### What to work on
Using the records below, repeat exactly the lines from the one holding "Hier liegt Ihre Unterkunft" through the one holding "Pescaia und Monte", both ends included, and no others.
• • • • • • •
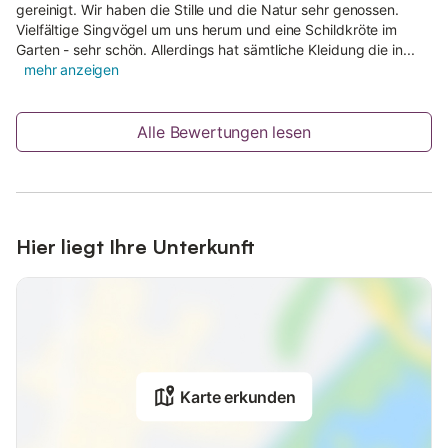
des Hofes, umgeben von Feldern und Waldland, schafft eine
gereinigt. Wir haben die Stille und die Natur sehr genossen.
ideale Umgebung für Entspannung im Freien.
Vielfältige Singvögel um uns herum und eine Schildkröte im
Garten - sehr schön. Allerdings hat sämtliche Kleidung die in...
Weitere Informationen
mehr anzeigen
Das Ferienhaus verfügt über ein Tischfußballspiel. Die Zufahrt
erfolgt über eine 700 m lange unbefestigte Straße; ein Auto
Alle Bewertungen lesen
wird für diese abgelegene Lage empfohlen. Ein Parkplatz vor
Ort steht direkt am Haus zur Verfügung. Babyausstattung ist
auf Anfrage erhältlich. Der nächste Supermarkt liegt 9 km
entfernt.
Hier liegt Ihre Unterkunft
Entfernungen und Sehenswürdigkeiten
Das Dorf Polveraia liegt 1 km entfernt, das Zentrum von
Scansano ist 14 km entfernt. Der Parco Naturale della Maremma
ist in der Nähe; die Küstendestinationen Castiglione della
Pescaia und Monte Argentario sowie die historische Stadt
Magliano in Toscana sind ebenfalls erreichbar. Der nächste
Supermarkt befindet sich 9 km entfernt; der Bahnhof Grosseto
Karte erkunden
liegt 23 km vom Anwesen entfernt. Ein 18-Loch-Golfplatz
befindet sich 40 km entfernt. Der Hafen liegt 46 km entfernt,
die Fähre in Piombino ist 95 km entfernt.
• • • • • • •
### Solution for this task
Hier liegt Ihre Unterkunft
Entfernungen und Sehenswürdigkeiten
Das Dorf Polveraia liegt 1 km entfernt, das Zentrum von
Scansano ist 14 km entfernt. Der Parco Naturale della Maremma
ist in der Nähe; die Küstendestinationen Castiglione della
Pescaia und Monte Argentario sowie die historische Stadt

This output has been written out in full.